> **ABOUT THIS EXERCISE**: Return the records that follow unaltered. Omit every picture.

> **SUPPLIED MATERIAL**:
• • • • •

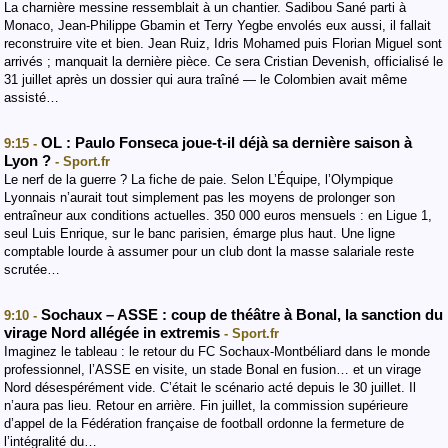
La charnière messine ressemblait à un chantier. Sadibou Sané parti à
Monaco, Jean-Philippe Gbamin et Terry Yegbe envolés eux aussi, il fallait
reconstruire vite et bien. Jean Ruiz, Idris Mohamed puis Florian Miguel sont
arrivés ; manquait la dernière pièce. Ce sera Cristian Devenish, officialisé le
31 juillet après un dossier qui aura traîné — le Colombien avait même
assisté…
OL : Paulo Fonseca joue-t-il déjà sa dernière saison à
9:15 -
Lyon ?
- Sport.fr
Le nerf de la guerre ? La fiche de paie. Selon L’Équipe, l’Olympique
Lyonnais n’aurait tout simplement pas les moyens de prolonger son
entraîneur aux conditions actuelles. 350 000 euros mensuels : en Ligue 1,
seul Luis Enrique, sur le banc parisien, émarge plus haut. Une ligne
comptable lourde à assumer pour un club dont la masse salariale reste
scrutée…
Sochaux – ASSE : coup de théâtre à Bonal, la sanction du
9:10 -
virage Nord allégée in extremis
- Sport.fr
Imaginez le tableau : le retour du FC Sochaux-Montbéliard dans le monde
professionnel, l’ASSE en visite, un stade Bonal en fusion… et un virage
Nord désespérément vide. C’était le scénario acté depuis le 30 juillet. Il
n’aura pas lieu. Retour en arrière. Fin juillet, la commission supérieure
d’appel de la Fédération française de football ordonne la fermeture de
l’intégralité du…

• • • • •

> **OUTPUT FOR THIS TASK**:
La charnière messine ressemblait à un chantier. Sadibou Sané parti à
Monaco, Jean-Philippe Gbamin et Terry Yegbe envolés eux aussi, il fallait
reconstruire vite et bien. Jean Ruiz, Idris Mohamed puis Florian Miguel sont
arrivés ; manquait la dernière pièce. Ce sera Cristian Devenish, officialisé le
31 juillet après un dossier qui aura traîné — le Colombien avait même
assisté…
OL : Paulo Fonseca joue-t-il déjà sa dernière saison à
9:15 -
Lyon ?
- Sport.fr
Le nerf de la guerre ? La fiche de paie. Selon L’Équipe, l’Olympique
Lyonnais n’aurait tout simplement pas les moyens de prolonger son
entraîneur aux conditions actuelles. 350 000 euros mensuels : en Ligue 1,
seul Luis Enrique, sur le banc parisien, émarge plus haut. Une ligne
comptable lourde à assumer pour un club dont la masse salariale reste
scrutée…
Sochaux – ASSE : coup de théâtre à Bonal, la sanction du
9:10 -
virage Nord allégée in extremis
- Sport.fr
Imaginez le tableau : le retour du FC Sochaux-Montbéliard dans le monde
professionnel, l’ASSE en visite, un stade Bonal en fusion… et un virage
Nord désespérément vide. C’était le scénario acté depuis le 30 juillet. Il
n’aura pas lieu. Retour en arrière. Fin juillet, la commission supérieure
d’appel de la Fédération française de football ordonne la fermeture de
l’intégralité du…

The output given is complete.